It promises to be a wild ride.

So, as it starts to really get going in earnest, it’s time for our annual position-by-position preview review of the Seahawks as they enter one of the major periods of the offseason.

We’ll start with a position that has already elicited its fair share of conversation — quarterback.

Players under contract 

Russell Wilson: Wilson has three years left on his contract at an average of $35 million through 2023, with a guaranteed base salary in 2021 of $19 million that is already guaranteed. Before Wilson and his camp’s seemingly well-orchestrated national media blitz to make clear his unhappiness with the team, the last thing the Seahawks were thinking about was his future. But as the NFL Network’s Michael Silver stated Wednesday in noting that the Seahawks continue to get trade calls about Wilson, the Seahawks at this point would be doing “malpractice’’ not to listen. Wilson trade rumors likely aren’t going away anytime soon, especially as free agency approaches. 


Alex McGough: A seventh-round pick of Seattle in 2018, he has since been with both Houston and Jacksonville before returning to the Seahawks late last season on the practice squad and then re-signed on a futures deal after the season. McGough, who has not played in an NFL game, figures to compete for the backup job, or at the least again being on the practice squad as a third/emergency QB option. 

Danny Etling: Claimed off waivers from Atlanta during training camp, Etling spent the entire 2020 season on the practice squad and then was signed to a futures deal after the season. Put him in the same category as McGough of competing for the backup job, but maybe more likely a practice-squad spot as the third QB.

Impending free agents 

Geno Smith: Smith will again be an unrestricted free agent after spending the last two years with Seattle on one-year deals — he had a veteran minimum cap hit of $887,500 in 2020. Smith played just 18 snaps last year, all coming in the blowout of the Jets. But the former second-round pick is still just 30 years old and seems as if he’d again be an attractive option to return, assuming he’s interested in remaining a backup.
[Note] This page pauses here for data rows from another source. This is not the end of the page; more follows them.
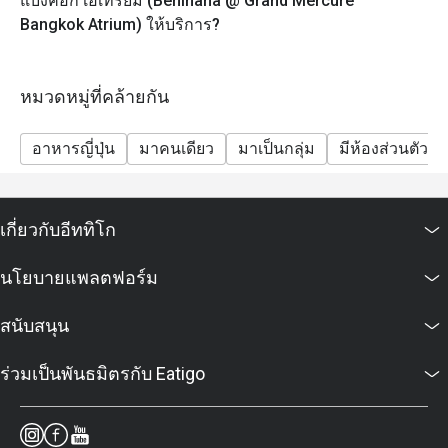
แบงค็อก เอเทรียม (Benihana @ Grand Mercure
Bangkok Atrium) ให้บริการ?
หมวดหมู่ที่คล้ายกัน
อาหารญี่ปุ่น
มาคนเดียว
มาเป็นกลุ่ม
มีห้องส่วนตัว
เกี่ยวกับอีททิโก
นโยบายแพลตฟอร์ม
สนับสนุน
ร่วมเป็นพันธมิตรกับ Eatigo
Possible free-agent targets 

As we note every year when talking about the QB spot, that Wilson takes up as much of the salary cap as he does — a projected 17.7% in 2021, the most of his career — means Seattle can’t really spend much on a backup.

That’s made Smith the perfect sort of backup to have the last few seasons — someone who has some experience (in his case, 31 NFL starts) but also someone who is taking up as little cap space as possible.

But two players who have ties to new offensive coordinator Shane Waldron might also make sense — Sean Mannion and Blake Bortles.


Each spent time with the Rams during the Sean McVay era, and as such have ready-made knowledge of the Rams’ parts of the offense that Waldron figures to implement with the Seahawks.

Mannion, a former Oregon State standout, was with the Rams in 2017 and 2018 and spent the last two seasons with the Vikings, making the same veteran minimum salary in 2020 as Smith did with Seattle.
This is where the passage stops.